Felizmente, a maioria das pessoas acredita e confia no SNS. E, obviamente, qualquer pessoa que trabalha no SNS gostaria que esta realidade, mesmo que pudesse ser melhorada, fosse um motivo agregador e de orgulho para todos.
Não há nenhum utente que esteja desprotegido do acesso a cuidados de saúde. Essa é a questão mais importante: garantir o acesso. É natural que qualquer comunidade queira mais e melhor, e é obrigação de quem administra e governa criar condições para que isso aconteça nos casos em que ainda não sucede. Esse é um compromisso recorrente, que está constantemente em cima da mesa, e para o qual se procura sempre encontrar uma solução.

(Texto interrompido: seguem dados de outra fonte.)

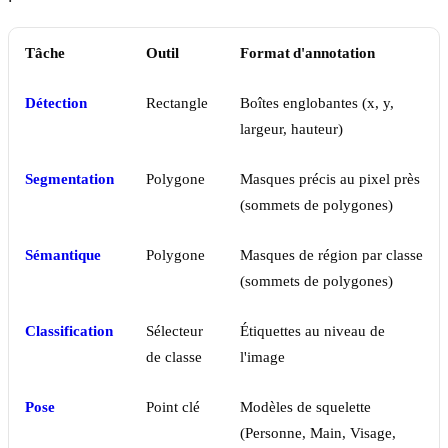
Tâche
Outil
Format d'annotation
Détection
Rectangle
Boîtes englobantes (x, y,
largeur, hauteur)
Segmentation
Polygone
Masques précis au pixel près
(sommets de polygones)
Sémantique
Polygone
Masques de région par classe
(sommets de polygones)
Classification
Sélecteur
Étiquettes au niveau de
de classe
l'image
Pose
Point clé
Modèles de squelette
(Personne, Main, Visage,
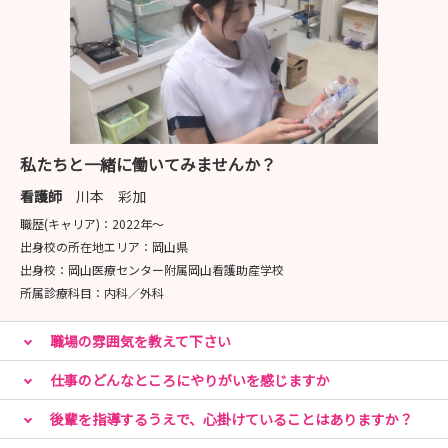
私たちと一緒に働いてみませんか？
看護師
川本 彩加
職歴(キャリア)：
2022年〜
出身校の所在地エリア：
岡山県
出身校：
岡山医療センター附属岡山看護助産学校
所属診療科目：
内科／外科
職場の雰囲気を教えて下さい
仕事のどんなところにやりがいを感じますか
後輩を指導するうえで、心掛けていることはありますか？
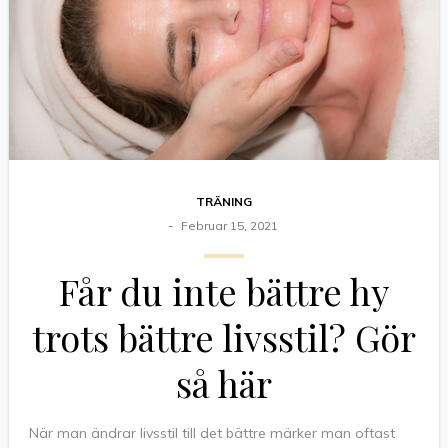
TRÄNING
Februar 15, 2021
Får du inte bättre hy
trots bättre livsstil? Gör
så här
När man ändrar livsstil till det bättre märker man oftast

O mais relevante é perceber que nenhum utente da Unidade Local de Saúde está desprotegido nos cuidados primários, tal como não está desprotegido nos cuidados hospitalares, incluindo no acesso aos serviços de urgência.
Seguramente, irão continuar a ser desenvolvidos estudos e análises para encontrar soluções que possam dar uma melhor resposta à população. É igualmente importante destacar que a ULS é uma entidade jovem, com apenas um ano de atividade. Começou funções no ano passado.
Assim, nesta fase de integração de cuidados, é essencial avaliar e aprofundar os mecanismos que já existem, como as consultas abertas, a rede de urgências, a complementaridade dos serviços que são assegurados em primeira linha, a articulação com a Linha Saúde 24 e a priorização dos casos de urgência. Estes elementos precisam de ser trabalhados para que possamos encontrar as respostas mais seguras, de maior qualidade e mais efetivas para a população.